» **What to work on**: From the first line of the data down to the line bearing "৬৮. প্রশ্নঃ আব্দুর", output every line exactly and include no pictures.

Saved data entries

========================================

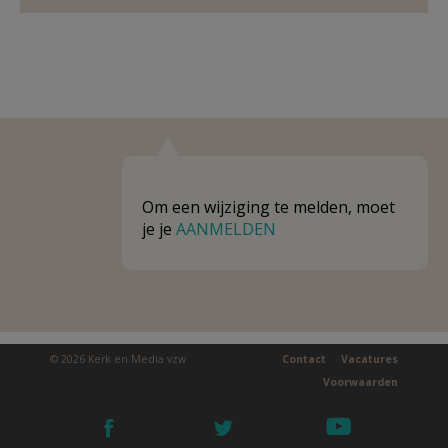
Om een wijziging te melden, moet
je je
AANMELDEN
© 2026 Kerk en Media vzw
Contact
Vacatures
Voorwaarden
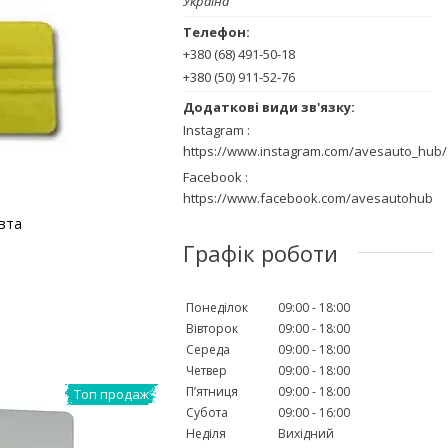
Україна
+380 (68) 491-50-18
+380 (50) 911-52-76
Instagram
https://www.instagram.com/avesauto_hub/
Facebook
https://www.facebook.com/avesautohub
овта
Графік роботи
Понеділок
09:00
18:00
Вівторок
09:00
18:00
Середа
09:00
18:00
Четвер
09:00
18:00
Пʼятниця
09:00
18:00
Топ продаж
Субота
09:00
16:00
Неділя
Вихідний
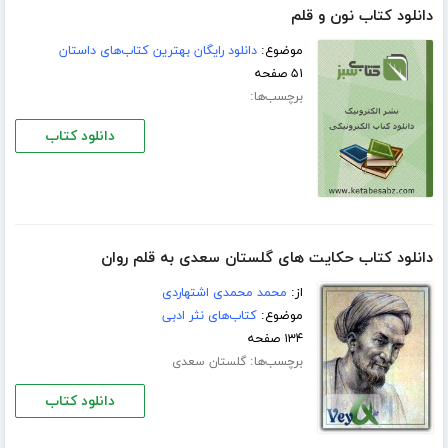
دانلود کتاب نون و قلم
موضوع:
دانلود رایگان بهترین کتاب‌های داستان
۵۱ صفحه
برچسب‌ها:
دانلود کتاب
دانلود کتاب حکایت های گلستان سعدی به قلم روان
از:
محمد محمدی اشتهاردی
موضوع:
کتاب‌های نثر ادبی
۱۳۴ صفحه
برچسب‌ها:
گلستان سعدی
دانلود کتاب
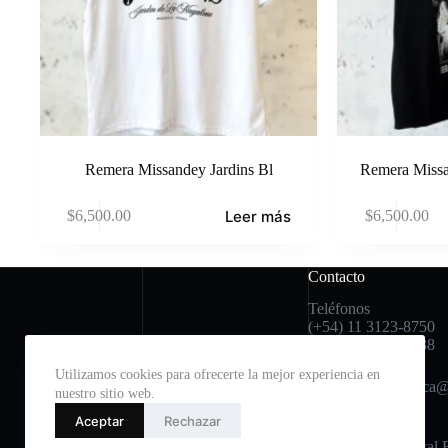
Remera Missandey Jardins Bl
Remera Missa
Leer más
$
6,500.00
$
6,500.00
Contacto
Teléfonos
(+54) 11 3123-8750
(+54) 11 2396-6038
Utilizamos cookies para ofrecerte la mejor experiencia en
Mail: avfenixcuenca
nuestro sitio web.
Aceptar
Rechazar
Dirección:
Helguera 437, Local 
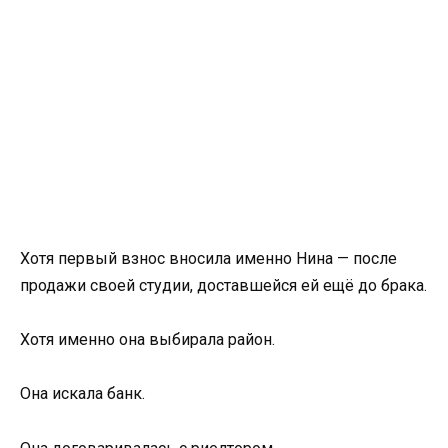
Хотя первый взнос вносила именно Нина — после
продажи своей студии, доставшейся ей ещё до брака.
Хотя именно она выбирала район.
Она искала банк.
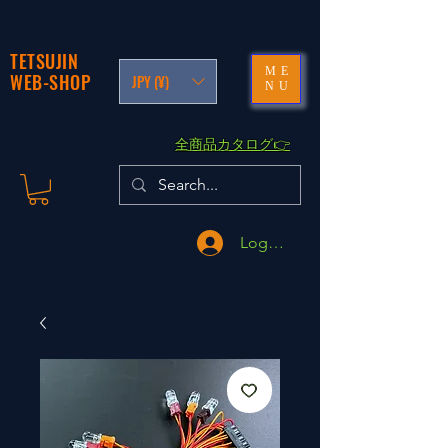
TETSUJIN
ME
WEB-SHOP
JPY (¥)
NU
​全商品カタログ👉
Logga in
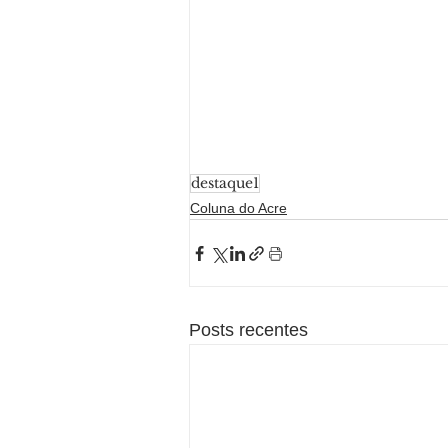
destaque1
Coluna do Acre
Posts recentes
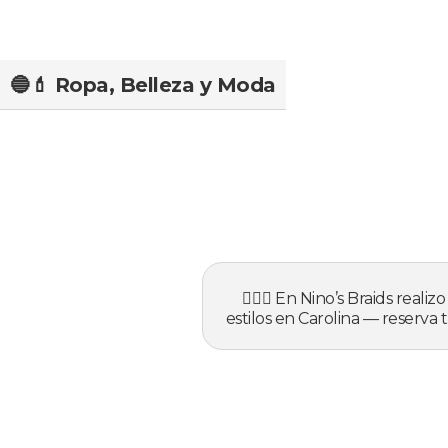
🔵💄 Ropa, Belleza y Moda
💇🏽‍♀️ En Nino’s Braids reali
estilos en Carolina — reserva 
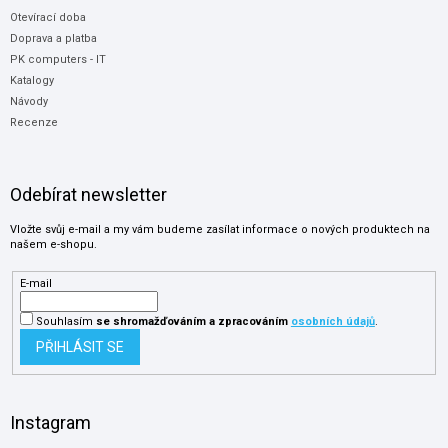
Otevírací doba
Doprava a platba
PK computers - IT
Katalogy
Návody
Recenze
Odebírat newsletter
Vložte svůj e-mail a my vám budeme zasílat informace o nových produktech na
našem e-shopu.
E-mail
Souhlasím
se shromažďováním
a zpracováním
osobních údajů
.
PŘIHLÁSIT SE
Instagram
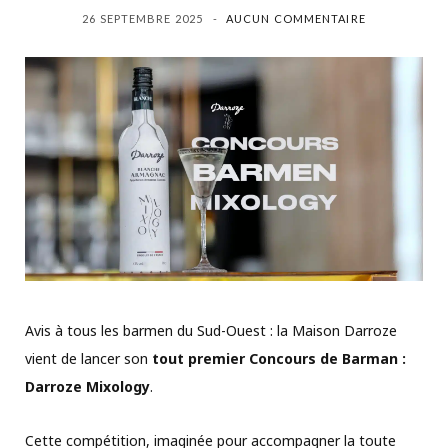
26 SEPTEMBRE 2025
AUCUN COMMENTAIRE
Avis à tous les barmen du Sud-Ouest : la Maison Darroze
vient de lancer son
tout premier Concours de Barman :
Darroze Mixology
.
Cette compétition, imaginée pour accompagner la toute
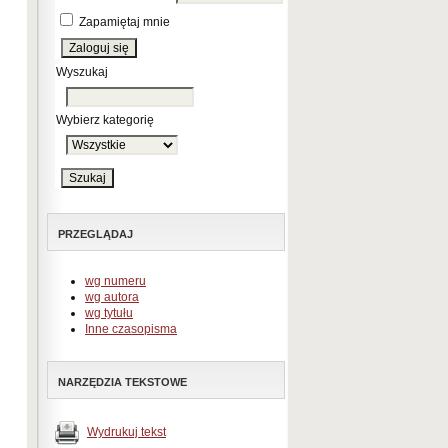
Zapamiętaj mnie
Wyszukaj
Wybierz kategorię
PRZEGLĄDAJ
wg numeru
wg autora
wg tytułu
Inne czasopisma
NARZĘDZIA TEKSTOWE
Wydrukuj tekst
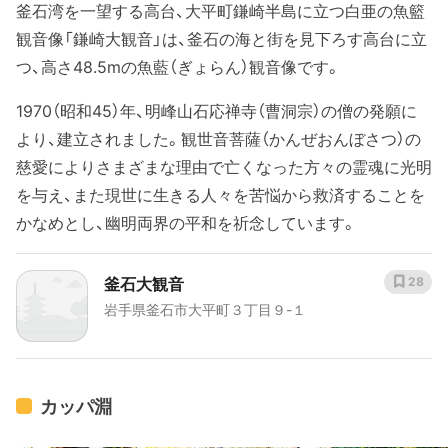
釜石湾を一望する高台、大平町鎌崎半島に立つ白亜の魚籃
観音像「鎌崎大観音」は、釜石の海と街を見下ろす高台に立
つ、高さ48.5mの魚藍（ぎょらん）観音像です。
1970（昭和45）年、明峰山石応禅寺（曹洞宗）の僧の発願に
より、建立されました。観世音菩薩（かんぜおんぼさつ）の
慈愛によりさまざまな理由で亡くなった方々の霊魂に光明
を与え、また現世に生きる人々を苦悩から救済することを
かなめとし、幽明両界の平和を祈念しています。
釜石大観音
28
岩手県釜石市大平町３丁目９-１
カッパ淵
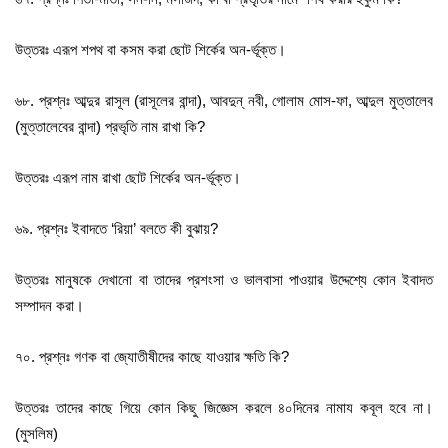
উত্তরঃ এরূপ শপথ বা কসম করা ছোট শির্কের অন-র্ভূক্ত।
৬৮. প্রশ্নঃ আব্দুর রাসূল (রাসূলের বান্দা), আবদুন্‌ নবী, গোলাম মোস-ফা, আব্দুল মুত্তালেব
(মুত্তালেবের বান্দা) প্রভৃতি নাম রাখা কি?
উত্তরঃ এরূপ নাম রাখা ছোট শির্কের অন-র্ভূক্ত।
৬৯. প্রশ্নঃ ইবাদতে ‘রিয়া’ বলতে কী বুঝায়?
উত্তরঃ মানুষকে দেখানো বা তাদের প্রশংসা ও ভালবাসা পাওয়ার উদ্দেশ্যে কোন ইবাদত
সম্পাদন করা।
৭০. প্রশ্নঃ গণক বা জ্যোতীষীদের কাছে যাওয়ার ক্ষতি কি?
উত্তরঃ তাদের কাছে গিয়ে কোন কিছু জিজ্ঞেস করলে ৪০দিনের নামায কবূল হবে না।
(মুসলিম)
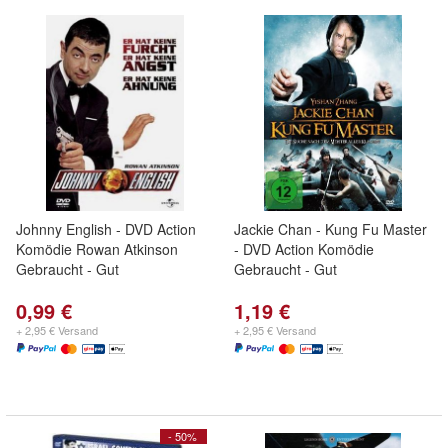
Johnny English - DVD Action
Jackie Chan - Kung Fu Master
Komödie Rowan Atkinson
- DVD Action Komödie
Gebraucht - Gut
Gebraucht - Gut
0,99 €
1,19 €
+ 2,95 € Versand
+ 2,95 € Versand
- 50%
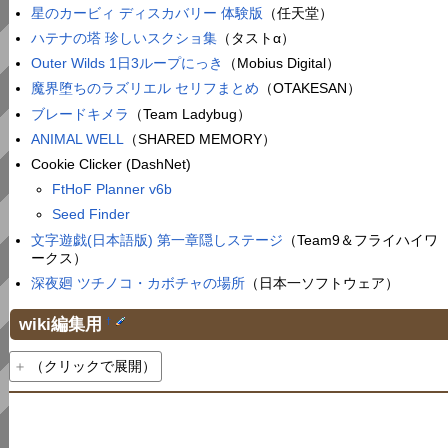
星のカービィ ディスカバリー 体験版
（任天堂）
ハテナの塔 珍しいスクショ集
（タストα）
Outer Wilds 1日3ループにっき
（Mobius Digital）
魔界堕ちのラズリエル セリフまとめ
（OTAKESAN）
ブレードキメラ
（Team Ladybug）
ANIMAL WELL
（SHARED MEMORY）
Cookie Clicker (DashNet)
FtHoF Planner v6b
Seed Finder
文字遊戯(日本語版) 第一章隠しステージ
（Team9＆フライハイワ
ークス）
深夜廻 ツチノコ・カボチャの場所
（日本一ソフトウェア）
wiki編集用
†
（クリックで展開）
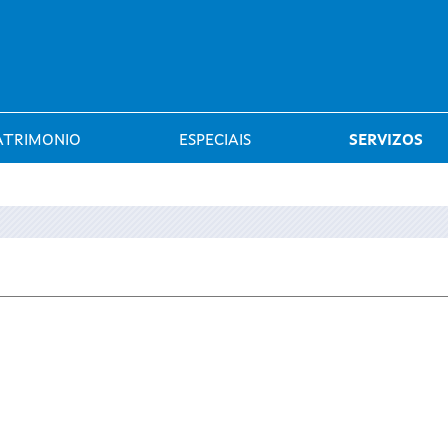
Saltar al menú
ATRIMONIO
ESPECIAIS
SERVIZOS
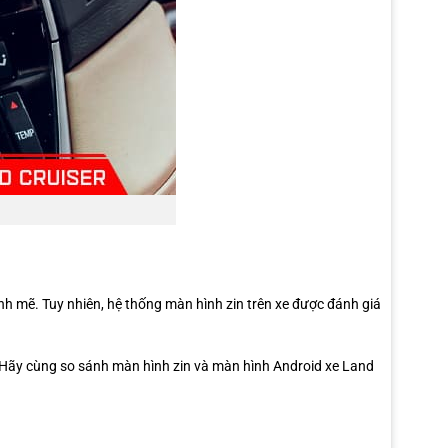
h mẽ. Tuy nhiên, hệ thống màn hình zin trên xe được đánh giá
n. Hãy cùng so sánh màn hình zin và màn hình Android xe Land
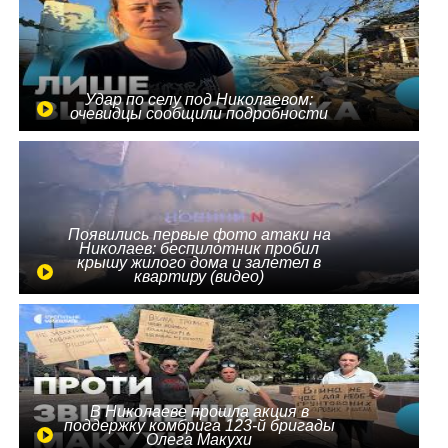
Удар по селу под Николаевом:
очевидцы сообщили подробности
Появились первые фото атаки на
Николаев: беспилотник пробил
крышу жилого дома и залетел в
квартиру (видео)
В Николаеве прошла акция в
поддержку комбрига 123-й бригады
Олега Макухи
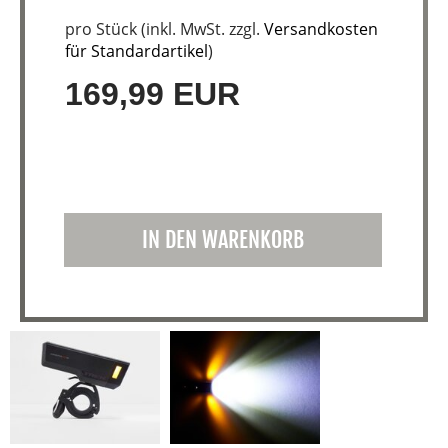
pro Stück (inkl. MwSt. zzgl.
Versandkosten
für Standardartikel
)
169,99 EUR
IN DEN WARENKORB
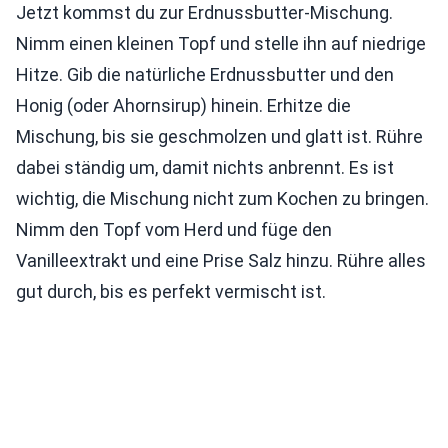
Jetzt kommst du zur Erdnussbutter-Mischung.
Nimm einen kleinen Topf und stelle ihn auf niedrige
Hitze. Gib die natürliche Erdnussbutter und den
Honig (oder Ahornsirup) hinein. Erhitze die
Mischung, bis sie geschmolzen und glatt ist. Rühre
dabei ständig um, damit nichts anbrennt. Es ist
wichtig, die Mischung nicht zum Kochen zu bringen.
Nimm den Topf vom Herd und füge den
Vanilleextrakt und eine Prise Salz hinzu. Rühre alles
gut durch, bis es perfekt vermischt ist.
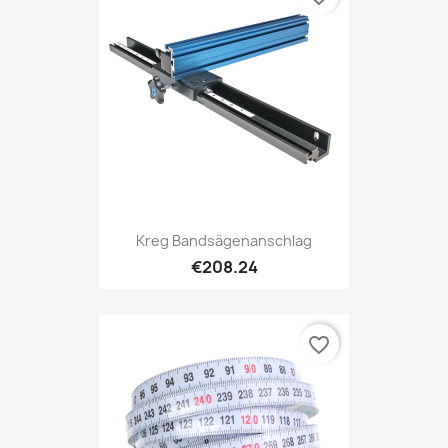
Kreg Bandsägenanschlag
€208.24
favorite_border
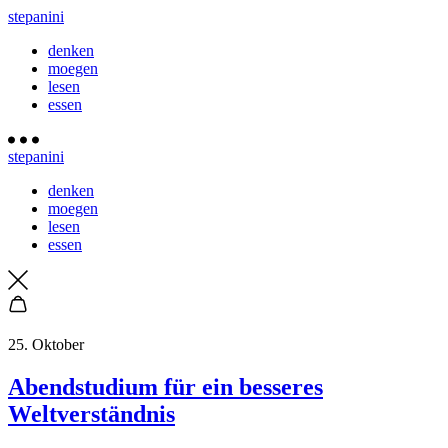
stepanini
denken
moegen
lesen
essen
stepanini
denken
moegen
lesen
essen
25. Oktober
Abendstudium für ein besseres
Weltverständnis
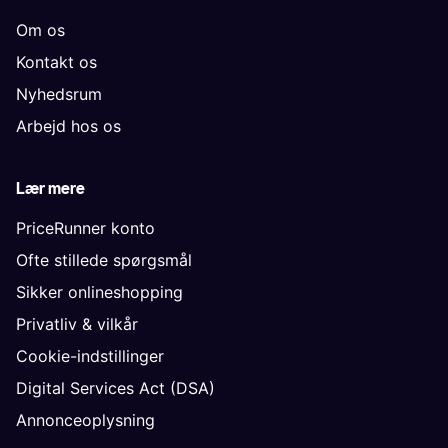
Om os
Kontakt os
Nyhedsrum
Arbejd hos os
Lær mere
PriceRunner konto
Ofte stillede spørgsmål
Sikker onlineshopping
Privatliv & vilkår
Cookie-indstillinger
Digital Services Act (DSA)
Annonceoplysning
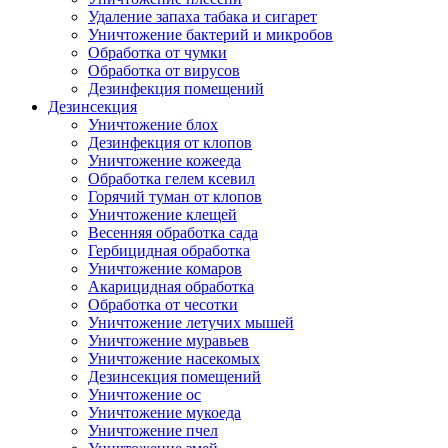
Удаление запаха табака и сигарет
Уничтожение бактерий и микробов
Обработка от чумки
Обработка от вирусов
Дезинфекция помещений
Дезинсекция
Уничтожение блох
Дезинфекция от клопов
Уничтожение кожееда
Обработка гелем ксевил
Горячий туман от клопов
Уничтожение клещей
Весенняя обработка сада
Гербицидная обработка
Уничтожение комаров
Акарицидная обработка
Обработка от чесотки
Уничтожение летучих мышей
Уничтожение муравьев
Уничтожение насекомых
Дезинсекция помещений
Уничтожение ос
Уничтожение мукоеда
Уничтожение пчел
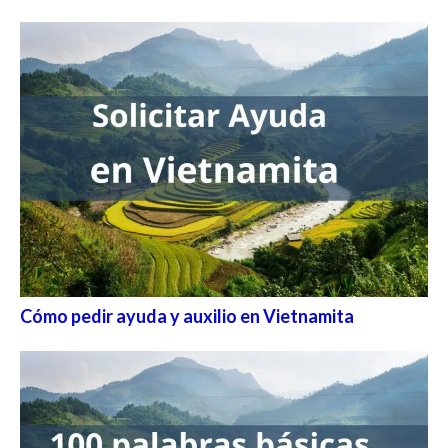
Cómo pedir ayuda y auxilio en Vietnamita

========================================

» **Your response**:
Om een wijziging te melden, moet
je je
AANMELDEN
© 2026 Kerk en Media vzw
Contact
Vacatures
Voorwaarden
Україна
+380 (68) 491-50-18
+380 (50) 911-52-76
Instagram
https://www.instagram.com/avesauto_hub/
Facebook
https://www.facebook.com/avesautohub
овта
Графік роботи
Понеділок
09:00
18:00
Вівторок
09:00
18:00
Середа
09:00
18:00
Четвер
09:00
18:00
Пʼятниця
09:00
18:00
Топ продаж
Субота
09:00
16:00
Неділя
Вихідний
دانلود کتاب نون و قلم
موضوع:
دانلود رایگان بهترین کتاب‌های داستان
۵۱ صفحه
برچسب‌ها:
دانلود کتاب
دانلود کتاب حکایت های گلستان سعدی به قلم روان
از:
محمد محمدی اشتهاردی
موضوع:
کتاب‌های نثر ادبی
۱۳۴ صفحه
برچسب‌ها:
گلستان سعدی
دانلود کتاب
Remera Missandey Jardins Bl
Remera Missa
Leer más
$
6,500.00
$
6,500.00
Contacto
Teléfonos
(+54) 11 3123-8750
(+54) 11 2396-6038
Utilizamos cookies para ofrecerte la mejor experiencia en
Mail: avfenixcuenca
nuestro sitio web.
Aceptar
Rechazar
Dirección:
Helguera 437, Local 
Хотя первый взнос вносила именно Нина — после
продажи своей студии, доставшейся ей ещё до брака.
Хотя именно она выбирала район.
Она искала банк.
TETSUJIN
ME
WEB-SHOP
JPY (¥)
NU
​全商品カタログ👉
Logga in
destaque1
Coluna do Acre
Posts recentes
🔵💄 Ropa, Belleza y Moda
💇🏽‍♀️ En Nino’s Braids reali
estilos en Carolina — reserva 
Otevírací doba
Doprava a platba
PK computers - IT
Katalogy
Návody
Recenze
Odebírat newsletter
Vložte svůj e-mail a my vám budeme zasílat informace o nových produktech na
našem e-shopu.
E-mail
Souhlasím
se shromažďováním
a zpracováním
osobních údajů
.
PŘIHLÁSIT SE
Instagram
26 SEPTEMBRE 2025
AUCUN COMMENTAIRE
Avis à tous les barmen du Sud-Ouest : la Maison Darroze
vient de lancer son
tout premier Concours de Barman :
Darroze Mixology
.
Cette compétition, imaginée pour accompagner la toute
Zapamiętaj mnie
Wyszukaj
Wybierz kategorię
PRZEGLĄDAJ
wg numeru
wg autora
wg tytułu
Inne czasopisma
NARZĘDZIA TEKSTOWE
Wydrukuj tekst
釜石湾を一望する高台、大平町鎌崎半島に立つ白亜の魚籃
観音像「鎌崎大観音」は、釜石の海と街を見下ろす高台に立
つ、高さ48.5mの魚藍（ぎょらん）観音像です。
1970（昭和45）年、明峰山石応禅寺（曹洞宗）の僧の発願に
より、建立されました。観世音菩薩（かんぜおんぼさつ）の
慈愛によりさまざまな理由で亡くなった方々の霊魂に光明
を与え、また現世に生きる人々を苦悩から救済することを
かなめとし、幽明両界の平和を祈念しています。
釜石大観音
28
岩手県釜石市大平町３丁目９-１
カッパ淵
উত্তরঃ এরূপ শপথ বা কসম করা ছোট শির্কের অন-র্ভূক্ত।
৬৮. প্রশ্নঃ আব্দুর রাসূল (রাসূলের বান্দা), আবদুন্‌ নবী, গোলাম মোস-ফা, আব্দুল মুত্তালেব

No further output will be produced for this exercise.